Page images and extracted text
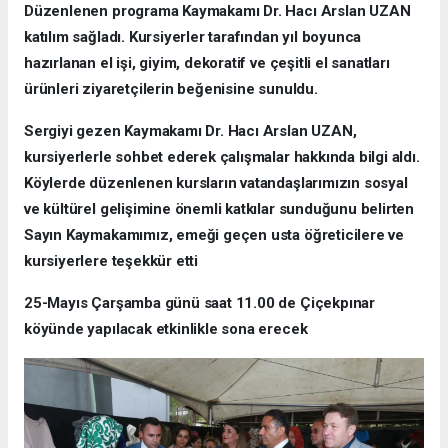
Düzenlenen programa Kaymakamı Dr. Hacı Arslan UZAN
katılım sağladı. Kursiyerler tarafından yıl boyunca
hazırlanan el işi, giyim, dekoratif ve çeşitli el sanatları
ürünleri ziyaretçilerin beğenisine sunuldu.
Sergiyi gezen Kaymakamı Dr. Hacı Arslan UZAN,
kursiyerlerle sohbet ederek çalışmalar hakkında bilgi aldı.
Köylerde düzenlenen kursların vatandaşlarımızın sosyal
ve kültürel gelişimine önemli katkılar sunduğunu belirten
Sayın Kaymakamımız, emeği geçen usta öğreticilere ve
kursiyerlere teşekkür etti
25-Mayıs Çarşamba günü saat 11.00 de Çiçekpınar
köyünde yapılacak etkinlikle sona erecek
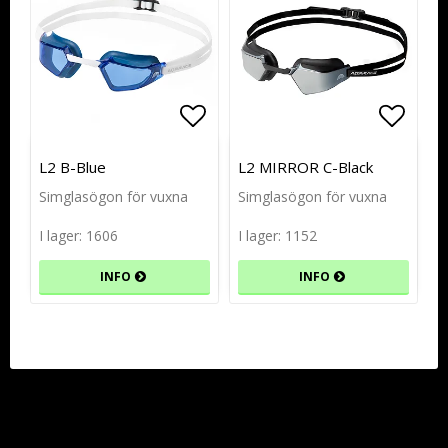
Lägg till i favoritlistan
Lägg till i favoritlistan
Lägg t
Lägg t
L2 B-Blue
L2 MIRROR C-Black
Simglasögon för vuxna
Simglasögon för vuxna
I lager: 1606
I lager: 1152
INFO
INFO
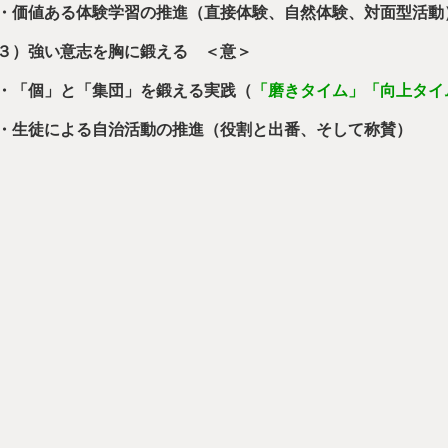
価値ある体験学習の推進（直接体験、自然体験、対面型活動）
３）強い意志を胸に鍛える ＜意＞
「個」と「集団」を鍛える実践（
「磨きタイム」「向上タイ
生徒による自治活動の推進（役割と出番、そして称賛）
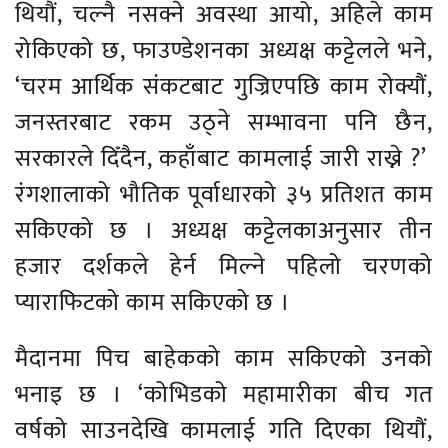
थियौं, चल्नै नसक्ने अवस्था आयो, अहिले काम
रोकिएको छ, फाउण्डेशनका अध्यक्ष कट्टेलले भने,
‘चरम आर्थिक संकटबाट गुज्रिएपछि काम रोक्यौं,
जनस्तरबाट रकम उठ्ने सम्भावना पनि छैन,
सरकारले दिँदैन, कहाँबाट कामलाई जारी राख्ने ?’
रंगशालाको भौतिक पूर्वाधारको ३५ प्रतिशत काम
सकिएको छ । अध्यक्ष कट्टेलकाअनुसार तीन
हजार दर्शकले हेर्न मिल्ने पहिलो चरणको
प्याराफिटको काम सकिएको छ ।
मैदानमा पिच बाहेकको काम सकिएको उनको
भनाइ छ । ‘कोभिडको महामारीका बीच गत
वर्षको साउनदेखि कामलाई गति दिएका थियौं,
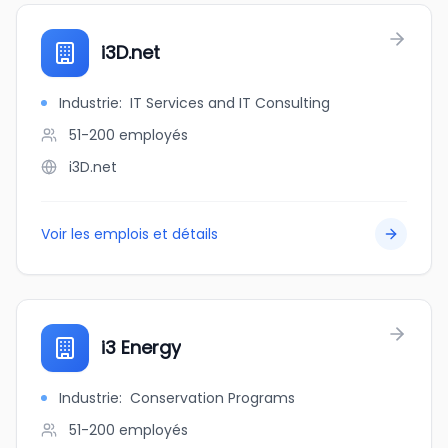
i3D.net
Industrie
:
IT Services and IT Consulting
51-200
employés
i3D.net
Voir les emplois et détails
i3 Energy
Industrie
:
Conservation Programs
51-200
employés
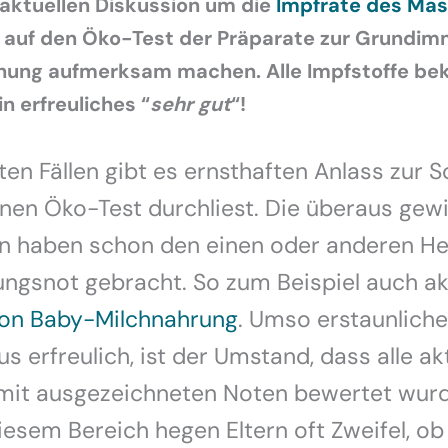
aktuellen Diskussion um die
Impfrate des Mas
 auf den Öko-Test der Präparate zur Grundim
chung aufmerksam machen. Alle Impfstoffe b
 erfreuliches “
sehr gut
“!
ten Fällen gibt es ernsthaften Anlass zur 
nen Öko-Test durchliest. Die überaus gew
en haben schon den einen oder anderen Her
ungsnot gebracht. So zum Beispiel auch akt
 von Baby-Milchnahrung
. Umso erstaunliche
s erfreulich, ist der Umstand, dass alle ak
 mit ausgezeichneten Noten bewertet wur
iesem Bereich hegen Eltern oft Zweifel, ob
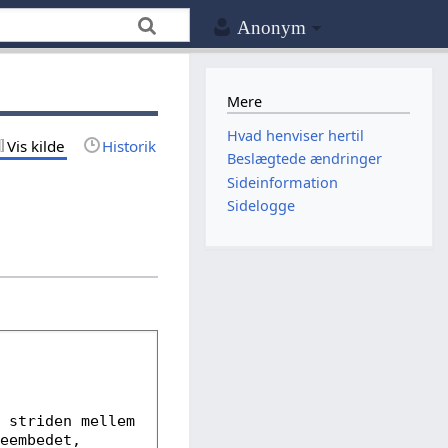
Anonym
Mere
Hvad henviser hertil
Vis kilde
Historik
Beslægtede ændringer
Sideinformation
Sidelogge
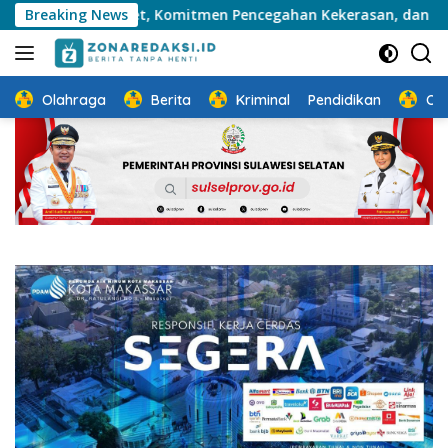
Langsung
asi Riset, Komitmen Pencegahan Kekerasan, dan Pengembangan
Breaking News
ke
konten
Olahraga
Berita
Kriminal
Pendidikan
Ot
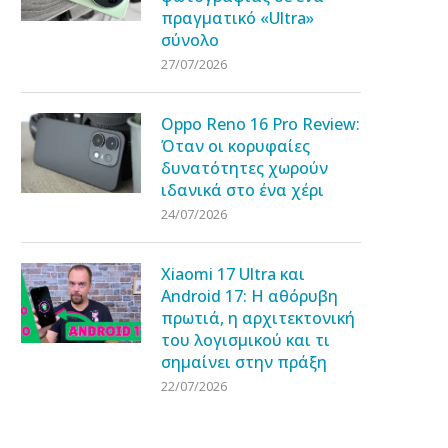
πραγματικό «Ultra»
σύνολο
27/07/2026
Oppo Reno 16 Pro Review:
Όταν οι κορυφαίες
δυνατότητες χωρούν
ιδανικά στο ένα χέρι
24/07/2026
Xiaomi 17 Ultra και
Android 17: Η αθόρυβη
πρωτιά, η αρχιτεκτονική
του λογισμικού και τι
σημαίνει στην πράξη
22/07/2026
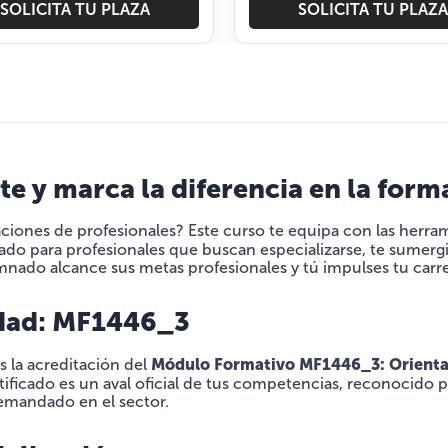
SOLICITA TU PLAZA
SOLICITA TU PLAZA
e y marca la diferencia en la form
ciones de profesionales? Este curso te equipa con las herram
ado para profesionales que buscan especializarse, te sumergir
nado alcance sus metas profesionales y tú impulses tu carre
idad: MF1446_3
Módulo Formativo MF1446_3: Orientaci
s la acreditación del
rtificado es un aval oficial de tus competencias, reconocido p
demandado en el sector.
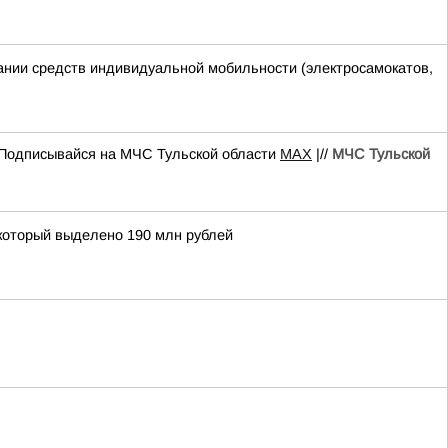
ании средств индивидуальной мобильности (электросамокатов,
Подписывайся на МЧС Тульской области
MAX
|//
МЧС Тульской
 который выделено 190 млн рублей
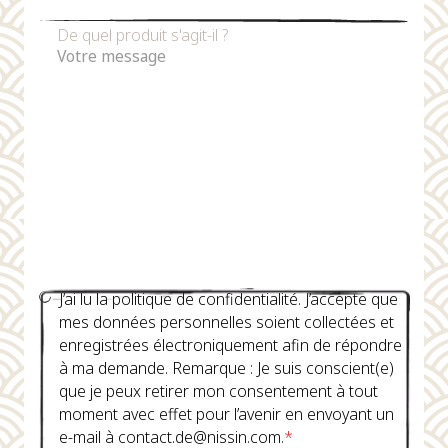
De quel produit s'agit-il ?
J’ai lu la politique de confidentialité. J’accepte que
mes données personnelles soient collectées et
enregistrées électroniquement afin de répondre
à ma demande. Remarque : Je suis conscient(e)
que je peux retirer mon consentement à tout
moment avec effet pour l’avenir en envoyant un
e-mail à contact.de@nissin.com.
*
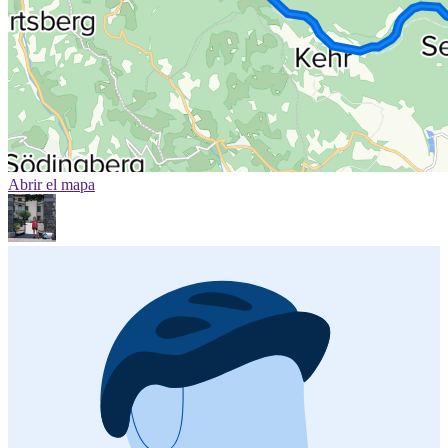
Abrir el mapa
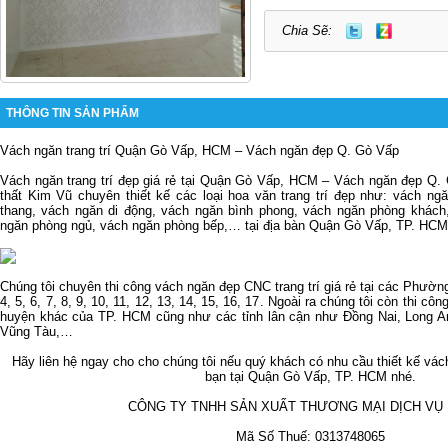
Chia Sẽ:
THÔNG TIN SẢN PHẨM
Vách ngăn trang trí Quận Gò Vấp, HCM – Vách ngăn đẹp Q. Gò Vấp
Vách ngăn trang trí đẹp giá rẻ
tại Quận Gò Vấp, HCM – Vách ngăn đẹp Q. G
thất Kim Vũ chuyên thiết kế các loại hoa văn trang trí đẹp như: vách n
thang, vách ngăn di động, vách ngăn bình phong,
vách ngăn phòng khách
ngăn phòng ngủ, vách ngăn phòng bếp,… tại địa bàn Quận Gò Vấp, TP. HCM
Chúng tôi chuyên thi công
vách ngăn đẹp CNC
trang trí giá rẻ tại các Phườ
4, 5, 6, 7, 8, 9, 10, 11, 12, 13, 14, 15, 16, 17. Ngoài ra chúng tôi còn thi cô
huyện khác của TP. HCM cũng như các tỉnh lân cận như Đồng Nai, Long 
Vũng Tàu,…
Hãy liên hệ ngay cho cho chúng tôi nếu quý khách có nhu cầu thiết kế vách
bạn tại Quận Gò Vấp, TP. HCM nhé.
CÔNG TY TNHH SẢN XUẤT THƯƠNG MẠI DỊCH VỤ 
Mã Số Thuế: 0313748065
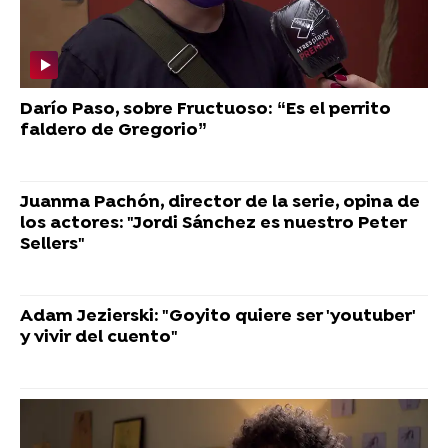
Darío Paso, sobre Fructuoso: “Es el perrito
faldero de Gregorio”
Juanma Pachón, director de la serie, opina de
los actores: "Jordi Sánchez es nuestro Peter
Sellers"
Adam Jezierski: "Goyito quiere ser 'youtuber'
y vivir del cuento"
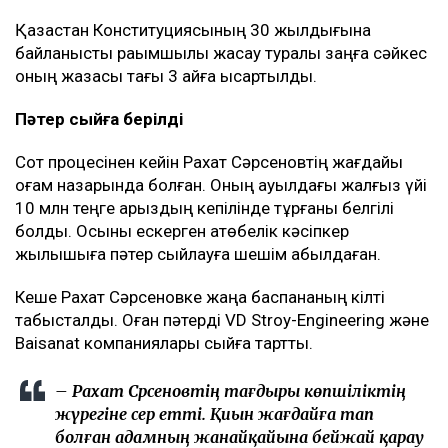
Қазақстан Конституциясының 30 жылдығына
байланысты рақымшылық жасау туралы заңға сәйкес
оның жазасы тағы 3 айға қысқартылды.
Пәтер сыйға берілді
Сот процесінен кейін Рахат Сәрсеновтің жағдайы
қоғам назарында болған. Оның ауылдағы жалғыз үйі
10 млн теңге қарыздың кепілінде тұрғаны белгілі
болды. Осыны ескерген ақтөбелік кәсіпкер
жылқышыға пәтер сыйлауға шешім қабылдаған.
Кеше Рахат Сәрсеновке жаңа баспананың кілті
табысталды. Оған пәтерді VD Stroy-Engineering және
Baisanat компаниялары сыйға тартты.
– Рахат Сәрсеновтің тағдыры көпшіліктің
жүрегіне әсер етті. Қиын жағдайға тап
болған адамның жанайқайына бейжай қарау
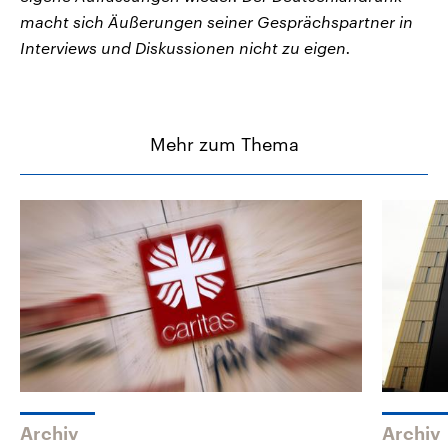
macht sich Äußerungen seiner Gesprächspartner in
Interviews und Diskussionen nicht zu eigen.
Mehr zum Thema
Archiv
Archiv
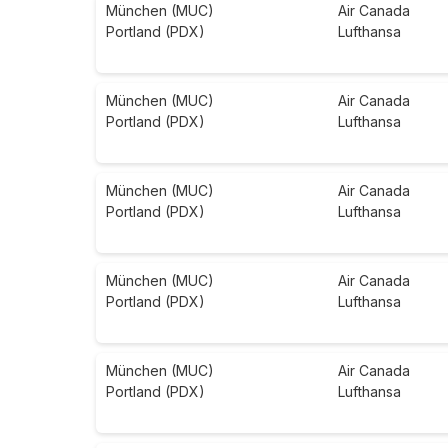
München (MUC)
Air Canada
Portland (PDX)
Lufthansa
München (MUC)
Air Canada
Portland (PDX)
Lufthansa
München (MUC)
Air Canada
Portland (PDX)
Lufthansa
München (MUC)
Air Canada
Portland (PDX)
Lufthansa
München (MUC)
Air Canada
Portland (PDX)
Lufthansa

• _ASSIGNMENT_: Above are the records; repeat them exactly, omitting every picture.

• _ANSWER SPACE_:
Düzenlenen programa Kaymakamı Dr. Hacı Arslan UZAN
katılım sağladı. Kursiyerler tarafından yıl boyunca
hazırlanan el işi, giyim, dekoratif ve çeşitli el sanatları
ürünleri ziyaretçilerin beğenisine sunuldu.
Sergiyi gezen Kaymakamı Dr. Hacı Arslan UZAN,
kursiyerlerle sohbet ederek çalışmalar hakkında bilgi aldı.
Köylerde düzenlenen kursların vatandaşlarımızın sosyal
ve kültürel gelişimine önemli katkılar sunduğunu belirten
Sayın Kaymakamımız, emeği geçen usta öğreticilere ve
kursiyerlere teşekkür etti
25-Mayıs Çarşamba günü saat 11.00 de Çiçekpınar
köyünde yapılacak etkinlikle sona erecek
Lägg till i favoritlistan
Lägg till i favoritlistan
Lägg t
Lägg t
L2 B-Blue
L2 MIRROR C-Black
Simglasögon för vuxna
Simglasögon för vuxna
I lager: 1606
I lager: 1152
INFO
INFO
価値ある体験学習の推進（直接体験、自然体験、対面型活動）
３）強い意志を胸に鍛える ＜意＞
「個」と「集団」を鍛える実践（
「磨きタイム」「向上タイ
生徒による自治活動の推進（役割と出番、そして称賛）
थियौं, चल्नै नसक्ने अवस्था आयो, अहिले काम
रोकिएको छ, फाउण्डेशनका अध्यक्ष कट्टेलले भने,
‘चरम आर्थिक संकटबाट गुज्रिएपछि काम रोक्यौं,
जनस्तरबाट रकम उठ्ने सम्भावना पनि छैन,
सरकारले दिँदैन, कहाँबाट कामलाई जारी राख्ने ?’
रंगशालाको भौतिक पूर्वाधारको ३५ प्रतिशत काम
सकिएको छ । अध्यक्ष कट्टेलकाअनुसार तीन
हजार दर्शकले हेर्न मिल्ने पहिलो चरणको
प्याराफिटको काम सकिएको छ ।
मैदानमा पिच बाहेकको काम सकिएको उनको
भनाइ छ । ‘कोभिडको महामारीका बीच गत
वर्षको साउनदेखि कामलाई गति दिएका थियौं,
i3D.net
Industrie
:
IT Services and IT Consulting
51-200
employés
i3D.net
Voir les emplois et détails
i3 Energy
Industrie
:
Conservation Programs
51-200
employés
aktuellen Diskussion um die
Impfrate des Mas
 auf den Öko-Test der Präparate zur Grundim
chung aufmerksam machen. Alle Impfstoffe b
 erfreuliches “
sehr gut
“!
ten Fällen gibt es ernsthaften Anlass zur 
nen Öko-Test durchliest. Die überaus gew
en haben schon den einen oder anderen Her
ungsnot gebracht. So zum Beispiel auch akt
 von Baby-Milchnahrung
. Umso erstaunliche
s erfreulich, ist der Umstand, dass alle ak
 mit ausgezeichneten Noten bewertet wur
iesem Bereich hegen Eltern oft Zweifel, ob
Anonym
Mere
Hvad henviser hertil
Vis kilde
Historik
Beslægtede ændringer
Sideinformation
Sidelogge
Langsung
asi Riset, Komitmen Pencegahan Kekerasan, dan Pengembangan
Breaking News
ke
konten
Olahraga
Berita
Kriminal
Pendidikan
Ot
πραγματικό «Ultra»
σύνολο
27/07/2026
Oppo Reno 16 Pro Review:
Όταν οι κορυφαίες
δυνατότητες χωρούν
ιδανικά στο ένα χέρι
24/07/2026
Xiaomi 17 Ultra και
Android 17: Η αθόρυβη
πρωτιά, η αρχιτεκτονική
του λογισμικού και τι
σημαίνει στην πράξη
22/07/2026
SOLICITA TU PLAZA
SOLICITA TU PLAZA
e y marca la diferencia en la form
ciones de profesionales? Este curso te equipa con las herram
ado para profesionales que buscan especializarse, te sumergir
nado alcance sus metas profesionales y tú impulses tu carre
idad: MF1446_3
Módulo Formativo MF1446_3: Orientaci
s la acreditación del
rtificado es un aval oficial de tus competencias, reconocido p
demandado en el sector.
ании средств индивидуальной мобильности (электросамокатов,
Подписывайся на МЧС Тульской области
MAX
|//
МЧС Тульской
 который выделено 190 млн рублей
De quel produit s'agit-il ?
J’ai lu la politique de confidentialité. J’accepte que
mes données personnelles soient collectées et
enregistrées électroniquement afin de répondre
à ma demande. Remarque : Je suis conscient(e)
que je peux retirer mon consentement à tout
moment avec effet pour l’avenir en envoyant un
e-mail à contact.de@nissin.com.
*
Abrir el mapa
Chia Sẽ:
THÔNG TIN SẢN PHẨM
Vách ngăn trang trí Quận Gò Vấp, HCM – Vách ngăn đẹp Q. Gò Vấp
Vách ngăn trang trí đẹp giá rẻ
tại Quận Gò Vấp, HCM – Vách ngăn đẹp Q. G
thất Kim Vũ chuyên thiết kế các loại hoa văn trang trí đẹp như: vách n
thang, vách ngăn di động, vách ngăn bình phong,
vách ngăn phòng khách
ngăn phòng ngủ, vách ngăn phòng bếp,… tại địa bàn Quận Gò Vấp, TP. HCM
Chúng tôi chuyên thi công
vách ngăn đẹp CNC
trang trí giá rẻ tại các Phườ
4, 5, 6, 7, 8, 9, 10, 11, 12, 13, 14, 15, 16, 17. Ngoài ra chúng tôi còn thi cô
huyện khác của TP. HCM cũng như các tỉnh lân cận như Đồng Nai, Long 
Vũng Tàu,…
Hãy liên hệ ngay cho cho chúng tôi nếu quý khách có nhu cầu thiết kế vách
bạn tại Quận Gò Vấp, TP. HCM nhé.
CÔNG TY TNHH SẢN XUẤT THƯƠNG MẠI DỊCH VỤ 
Mã Số Thuế: 0313748065
Darío Paso, sobre Fructuoso: “Es el perrito
faldero de Gregorio”
Juanma Pachón, director de la serie, opina de
los actores: "Jordi Sánchez es nuestro Peter
Sellers"
Adam Jezierski: "Goyito quiere ser 'youtuber'
y vivir del cuento"
Қазақстан Конституциясының 30 жылдығына
байланысты рақымшылық жасау туралы заңға сәйкес
оның жазасы тағы 3 айға қысқартылды.
Пәтер сыйға берілді
Сот процесінен кейін Рахат Сәрсеновтің жағдайы
қоғам назарында болған. Оның ауылдағы жалғыз үйі
10 млн теңге қарыздың кепілінде тұрғаны белгілі
болды. Осыны ескерген ақтөбелік кәсіпкер
жылқышыға пәтер сыйлауға шешім қабылдаған.
Кеше Рахат Сәрсеновке жаңа баспананың кілті
табысталды. Оған пәтерді VD Stroy-Engineering және
Baisanat компаниялары сыйға тартты.
– Рахат Сәрсеновтің тағдыры көпшіліктің
жүрегіне әсер етті. Қиын жағдайға тап
болған адамның жанайқайына бейжай қарау
macht sich Äußerungen seiner Gesprächspartner in
Interviews und Diskussionen nicht zu eigen.
Mehr zum Thema
Archiv
Archiv
München (MUC)
Air Canada
Portland (PDX)
Lufthansa
München (MUC)
Air Canada
Portland (PDX)
Lufthansa
München (MUC)
Air Canada
Portland (PDX)
Lufthansa
München (MUC)
Air Canada
Portland (PDX)
Lufthansa
München (MUC)
Air Canada
Portland (PDX)
Lufthansa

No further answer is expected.